The Golden Hill facility, at 20th and B streets, temporarily housed 200 tents during a 2017 hepatitis A outbreak, but Gloria’s team declared it unsuitable as recently as December.

“This site is currently in use by city operations and is not available,” Gloria spokesman Dave Rolland told Voice late last year. “Even if it was not in use by city operations, the site has numerous challenges, including flooding issues and conflicts with Charter Section 55 as it is on dedicated parkland.”

The Gloria administration has since decided the site’s challenges aren’t insurmountable.

Gloria said Monday that the city would communicate with workers at the site to ensure they can continue work safely.

Rolland later wrote in a statement that the city decided to use the city yard on a temporary basis after researching sites in every City Council district and deciding it could be opened most rapidly.

“The use of the property is allowable under longstanding case law on a temporary emergency basis,” Rolland said. “There has been risk of flooding; however, staff is working on opportunities to mitigate the risk in advance of the next rainy season.”

Rolland also noted that the city plans to reassess “the future of 20th and B” once Lot O opens.
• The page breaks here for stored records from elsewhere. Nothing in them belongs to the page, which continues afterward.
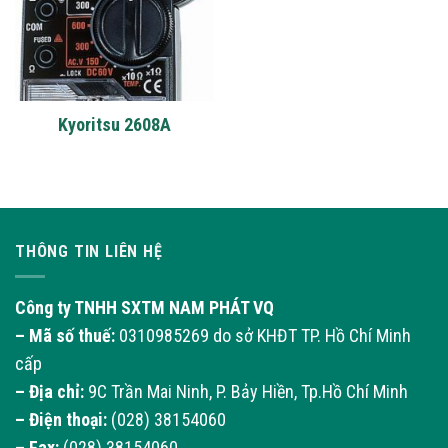
Kyoritsu 2608A
THÔNG TIN LIÊN HỆ
Công ty TNHH SXTM NAM PHÁT VQ
– Mã số thuế:
0310985269 do sở KHĐT TP. Hồ Chí Minh
cấp
– Địa chỉ:
9C Trần Mai Ninh, P. Bảy Hiền, Tp.Hồ Chí Minh
– Điện thoại:
(028) 38154060
– Fax:
(028) 38154060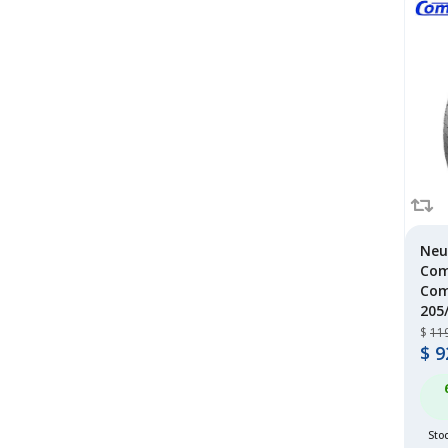
sumaxx
(35)
sumitomo
(7)
tianfu
(1)
toyo
(124)
tracmax
(28)
wanli
(29)
westlake
(193)
windforce
(41)
yokohama
(41)
Neu
Com
Com
205
$
11
$
9
Stoc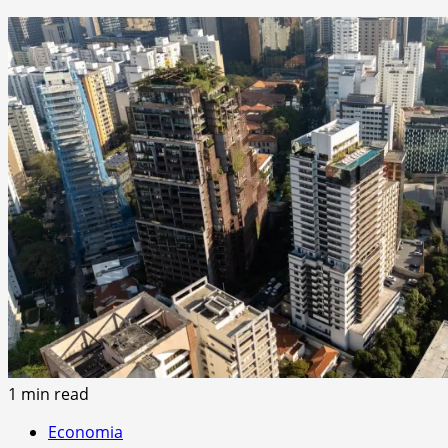
1 min read
Economia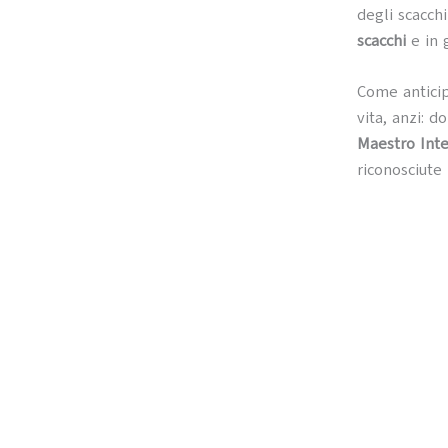
degli scacch
scacchi
e in g
Come antici
vita, anzi: d
Maestro Inte
riconosciute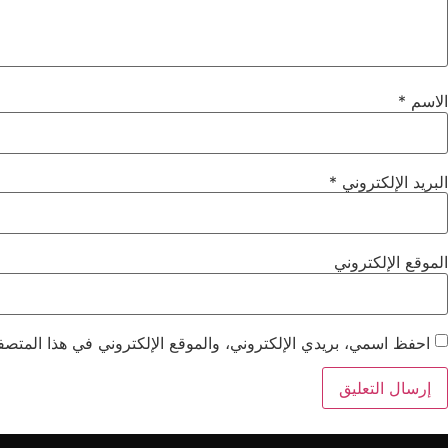
الاسم
*
البريد الإلكتروني
*
الموقع الإلكتروني
احفظ اسمي، بريدي الإلكتروني، والموقع الإلكتروني في هذا المتصفح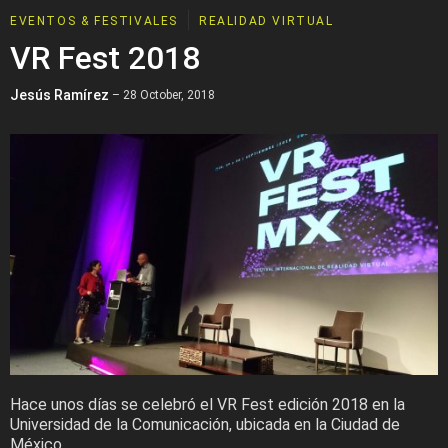
EVENTOS & FESTIVALES
REALIDAD VIRTUAL
VR Fest 2018
Jesús Ramírez
– 28 October, 2018
Hace unos días se celebró el VR Fest edición 2018 en la
Universidad de la Comunicación, ubicada en la Ciudad de
México.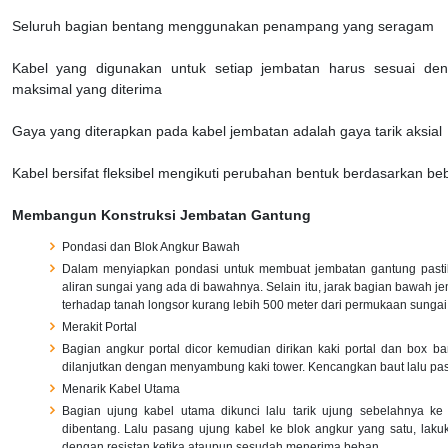
Seluruh bagian bentang menggunakan penampang yang seragam
Kabel yang digunakan untuk setiap jembatan harus sesuai d
maksimal yang diterima
Gaya yang diterapkan pada kabel jembatan adalah gaya tarik aksial
Kabel bersifat fleksibel mengikuti perubahan bentuk berdasarkan be
Membangun Konstruksi Jembatan Gantung
Pondasi dan Blok Angkur Bawah
Dalam menyiapkan pondasi untuk membuat jembatan gantung pastik
aliran sungai yang ada di bawahnya. Selain itu, jarak bagian bawah
terhadap tanah longsor kurang lebih 500 meter dari permukaan sungai
Merakit Portal
Bagian angkur portal dicor kemudian dirikan kaki portal dan box b
dilanjutkan dengan menyambung kaki tower. Kencangkan baut lalu pas
Menarik Kabel Utama
Bagian ujung kabel utama dikunci lalu tarik ujung sebelahnya k
dibentang. Lalu pasang ujung kabel ke blok angkur yang satu, lak
dengan resistan ketika ataupun sesudah menerima beban.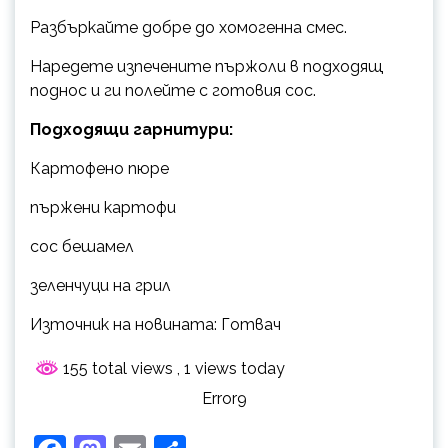
Разбъркайте добре до хомогенна смес.
Наредете изпечените пържоли в подходящ
поднос и ги полейте с готовия сос.
Подходящи гарнитури:
Картофено пюре
пържени картофи
сос бешамел
зеленчуци на грил
Източник на новината: Готвач
155 total views
, 1 views today
Error9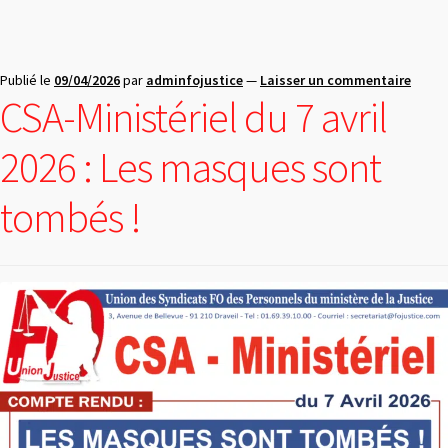
Publié le
09/04/2026
par
adminfojustice
—
Laisser un commentaire
CSA-Ministériel du 7 avril
2026 : Les masques sont
tombés !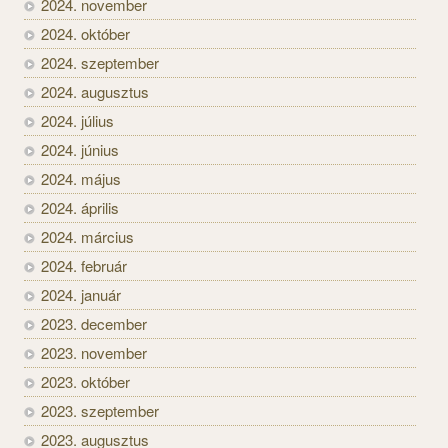
2024. november
2024. október
2024. szeptember
2024. augusztus
2024. július
2024. június
2024. május
2024. április
2024. március
2024. február
2024. január
2023. december
2023. november
2023. október
2023. szeptember
2023. augusztus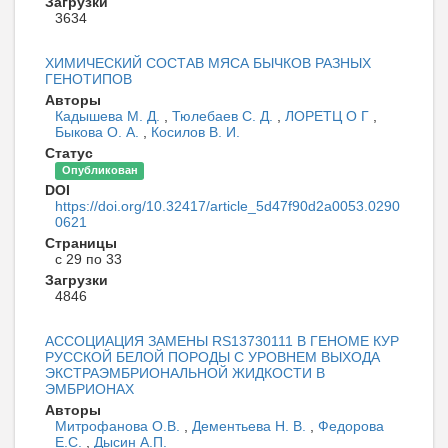
Загрузки
3634
ХИМИЧЕСКИЙ СОСТАВ МЯСА БЫЧКОВ РАЗНЫХ
ГЕНОТИПОВ
Авторы
Кадышева М. Д.
,
Тюлебаев С. Д.
,
ЛОРЕТЦ О Г
,
Быкова О. А.
,
Косилов В. И.
Статус
Опубликован
DOI
https://doi.org/10.32417/article_5d47f90d2a0053.0290
0621
Страницы
с 29 по 33
Загрузки
4846
АССОЦИАЦИЯ ЗАМЕНЫ RS13730111 В ГЕНОМЕ КУР
РУССКОЙ БЕЛОЙ ПОРОДЫ С УРОВНЕМ ВЫХОДА
ЭКСТРАЭМБРИОНАЛЬНОЙ ЖИДКОСТИ В
ЭМБРИОНАХ
Авторы
Митрофанова О.В.
,
Дементьева Н. В.
,
Федорова
Е.С.
,
Дысин А.П.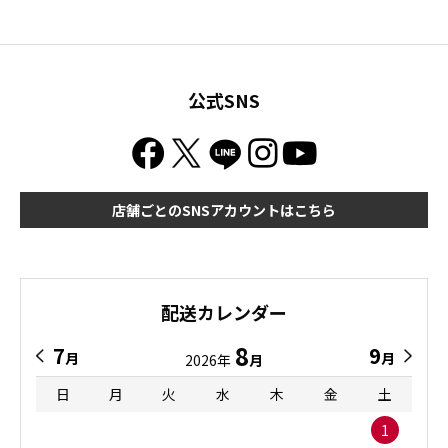
公式SNS
店舗ごとのSNSアカウントはこちら
配送カレンダー
8
7
9
月
月
2026年
月
日
月
火
水
木
金
土
1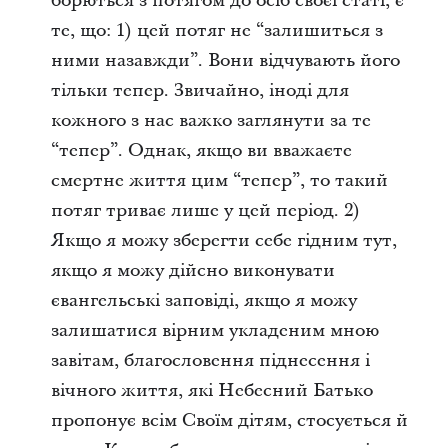
борються з потягом до осіб своєї статі, є
те, що: 1) цей потяг не “залишиться з
ними назавжди”. Вони відчувають його
тільки тепер. Звичайно, іноді для
кожного з нас важко заглянути за те
“тепер”. Однак, якщо ви вважаєте
смертне життя цим “тепер”, то такий
потяг триває лише у цей період. 2)
Якщо я можу зберегти себе гідним тут,
якщо я можу дійсно виконувати
євангельські заповіді, якщо я можу
залишатися вірним укладеним мною
завітам, благословення піднесення і
вічного життя, які Небесний Батько
пропонує всім Своїм дітям, стосується й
The city in the past relied on an emergency declaration to welcome unsheltered people into the maintenance yard though some park advocates have long battled homelessness-related plans.

Indeed, an early 1990s plan to use Lot O as a sanctioned homeless camp was stopped by opposition.

Former City Councilman John Hartley, who pushed a tent city at Lot O in 1993, told Voice he identified the site as ideal at the time because it was close to downtown and not to neighborhoods. He cheered Gloria’s announcement on Monday.

“I think it’s a great idea,” Hartley said.